Mendelssohn’s Hebrides – a crashing symphony. I think I can hear it as we approach Fingal’s Cave, where it was first written. But of course I cannot – I don’t even know how it goes, to be frank. But I think I can imagine. The scene is certainly dramatic; the huge gaping cave is named for a mythical giant who it is said carved the cave entrance as a hiding place. The waves crash and echo inside. In fact, the walls of the cave and the sides of the island where it is found, Staffa Island, are gigantic and do seem too perfectly constructed to have been shaped by nature; the columns symmetrical and reaching high to the sun. But Staffa Island’s amazing columns are indeed natural and otherworldly at the same time.

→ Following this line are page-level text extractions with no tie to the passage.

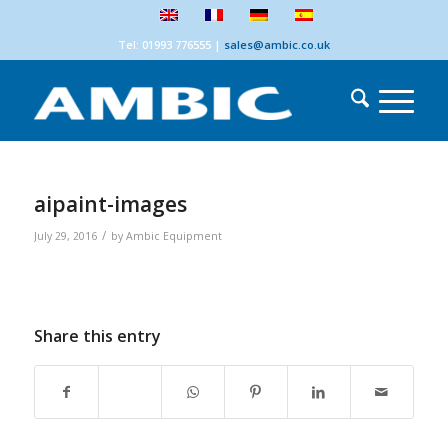
Tel: 01993 776555
|
sales@ambic.co.uk
aipaint-images
/
July 29, 2016
by
Ambic Equipment
Share this entry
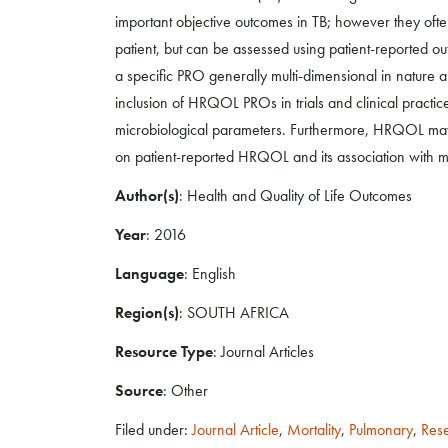
important objective outcomes in TB; however they often
patient, but can be assessed using patient-reported o
a specific PRO generally multi-dimensional in nature 
inclusion of HRQOL PROs in trials and clinical practi
microbiological parameters. Furthermore, HRQOL may
on patient-reported HRQOL and its association with me
Author(s)
: Health and Quality of Life Outcomes
Year
: 2016
Language
: English
Region(s)
: SOUTH AFRICA
Resource Type
: Journal Articles
Source
: Other
Filed under:
Journal Article
,
Mortality
,
Pulmonary
,
Res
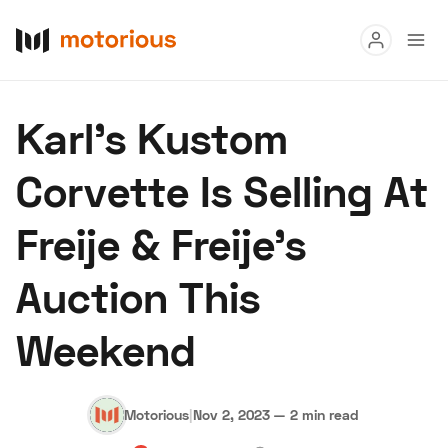
Read
Karl’s Kustom
Buy
Corvette Is Selling At
Research
Freije & Freije’s
Auctions
Auction This
About Us
Become a Dealer
Speed Digital
Weekend
Hagerty Classic Car Insurance
Terms
Privacy
Cookies
Advertise
Motorious
|
Nov 2, 2023
—
2 min read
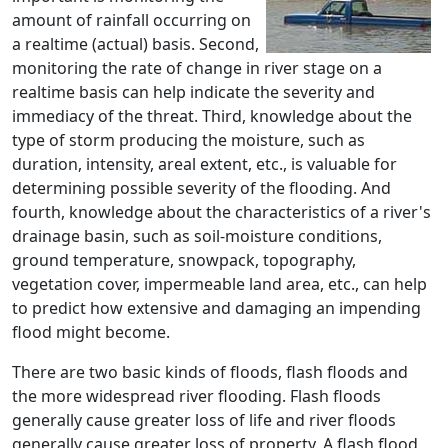
amount of rainfall occurring on
a realtime (actual) basis. Second,
monitoring the rate of change in river stage on a
realtime basis can help indicate the severity and
immediacy of the threat. Third, knowledge about the
type of storm producing the moisture, such as
duration, intensity, areal extent, etc., is valuable for
determining possible severity of the flooding. And
fourth, knowledge about the characteristics of a river's
drainage basin, such as soil-moisture conditions,
ground temperature, snowpack, topography,
vegetation cover, impermeable land area, etc., can help
to predict how extensive and damaging an impending
flood might become.
There are two basic kinds of floods, flash floods and
the more widespread river flooding. Flash floods
generally cause greater loss of life and river floods
generally cause greater loss of property. A flash flood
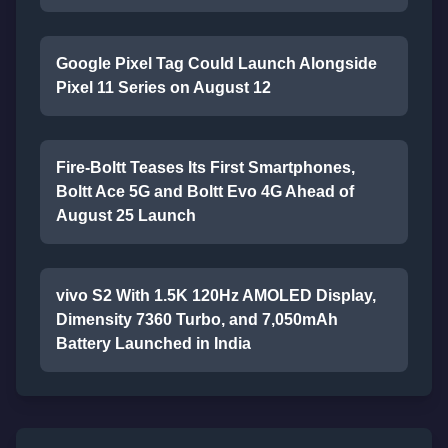
Google Pixel Tag Could Launch Alongside
Pixel 11 Series on August 12
Fire-Boltt Teases Its First Smartphones,
Boltt Ace 5G and Boltt Evo 4G Ahead of
August 25 Launch
vivo S2 With 1.5K 120Hz AMOLED Display,
Dimensity 7360 Turbo, and 7,050mAh
Battery Launched in India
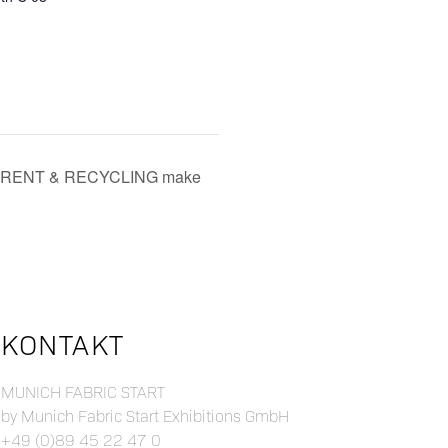
CE, RENT & RECYCLING make
KONTAKT
MUNICH FABRIC START
by Munich Fabric Start Exhibitions GmbH
+49 (0)89 45 22 47 0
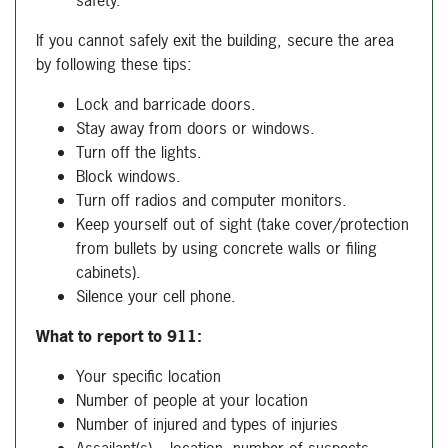
safety.
If you cannot safely exit the building, secure the area
by following these tips:
Lock and barricade doors.
Stay away from doors or windows.
Turn off the lights.
Block windows.
Turn off radios and computer monitors.
Keep yourself out of sight (take cover/protection
from bullets by using concrete walls or filing
cabinets).
Silence your cell phone.
What to report to 911:
Your specific location
Number of people at your location
Number of injured and types of injuries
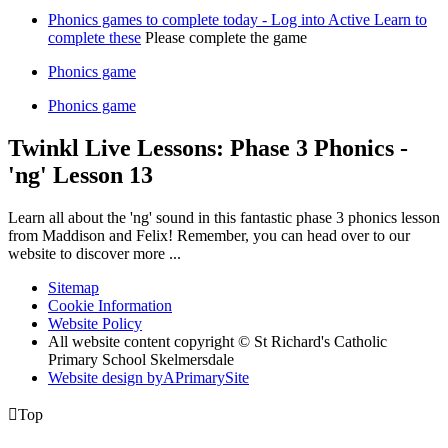
Phonics games to complete today - Log into Active Learn to
complete these
Please complete the game
Phonics game
Phonics game
Twinkl Live Lessons: Phase 3 Phonics -
'ng' Lesson 13
Learn all about the 'ng' sound in this fantastic phase 3 phonics lesson
from Maddison and Felix! Remember, you can head over to our
website to discover more ...
Sitemap
Cookie Information
Website Policy
All website content copyright © St Richard's Catholic
Primary School Skelmersdale
Website design by
A
PrimarySite

Top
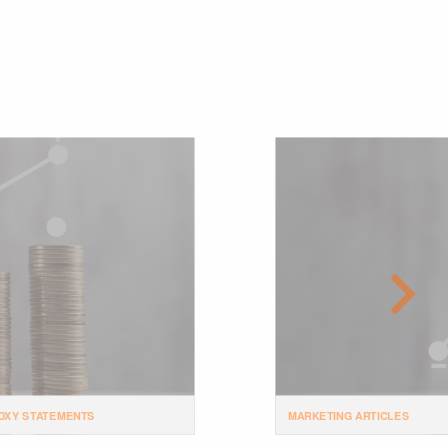
OXY STATEMENTS
MARKETING ARTICLES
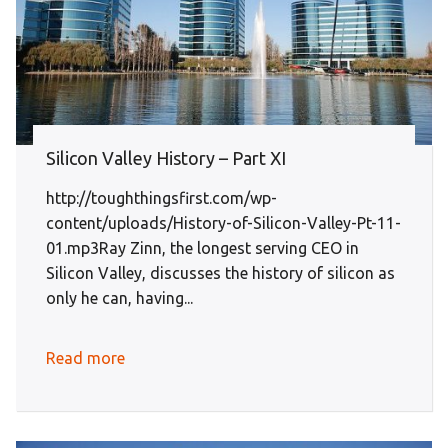
Silicon Valley History – Part XI
http://toughthingsfirst.com/wp-
content/uploads/History-of-Silicon-Valley-Pt-11-
01.mp3Ray Zinn, the longest serving CEO in
Silicon Valley, discusses the history of silicon as
only he can, having...
Read more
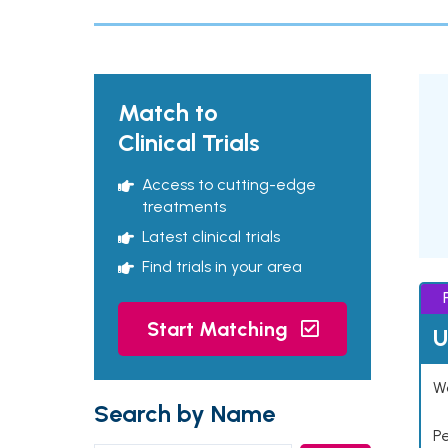
Match to
Clinical Trials
Access to cutting-edge
treatments
Latest clinical trials
Find trials in your area
Start Matching
U
Wo
Search by Name
P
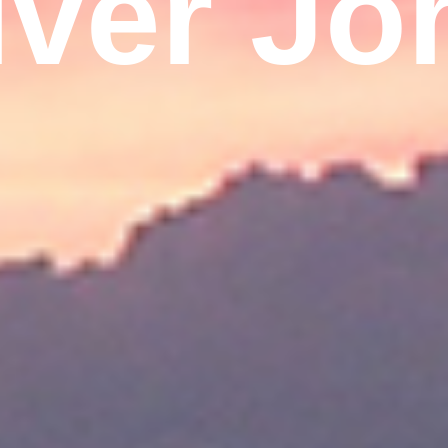
iver Jo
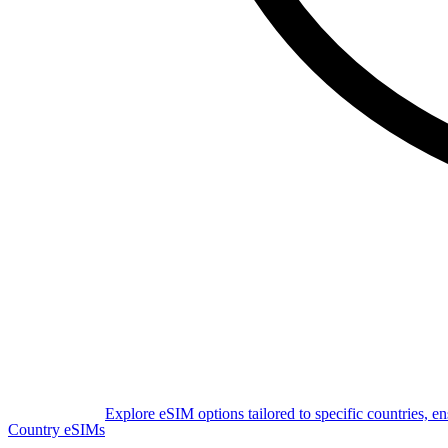
Explore eSIM options tailored to specific countries, e
Country eSIMs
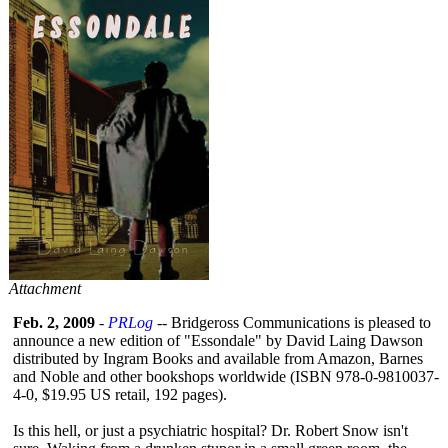
Attachment
Feb. 2, 2009
-
PRLog
-- Bridgeross Communications is pleased to
announce a new edition of "Essondale" by David Laing Dawson
distributed by Ingram Books and available from Amazon, Barnes
and Noble and other bookshops worldwide (ISBN 978-0-9810037-
4-0, $19.95 US retail, 192 pages).
Is this hell, or just a psychiatric hospital? Dr. Robert Snow isn't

Our boat journey was a day trip from Tobermory, Isle of Mull, Scotland to Staffa Island and to the Treshnish Islands. The trip offered amazing views. One of the big draws for the tour is the thousands of puffins that summer on the Treshnish Islands, and although we were too late to see those (by August, they are down to a trickle), it was still an amazing journey. The islands we visited were uninhabited, but easily navigated on foot.
At Fingal’s Cave, Mendelssohn says that he wrote the notes for his Hebrides concert overture (composed in 1830). The Cave is best seen from the water, so we are not quite sure if Mendelssohn even entered the cave, but when you listen the composition it is clear that he was inspired by the waves crashing into the cavern. (In fact, the overture was at one time called “Fingal’s Cave”.)
For the trip, we took Staffa Tours, which picks up at Tobermory and several other ports. I highly recommend it, and take the longer tour if you have the time. It was one of the highlights of our trip!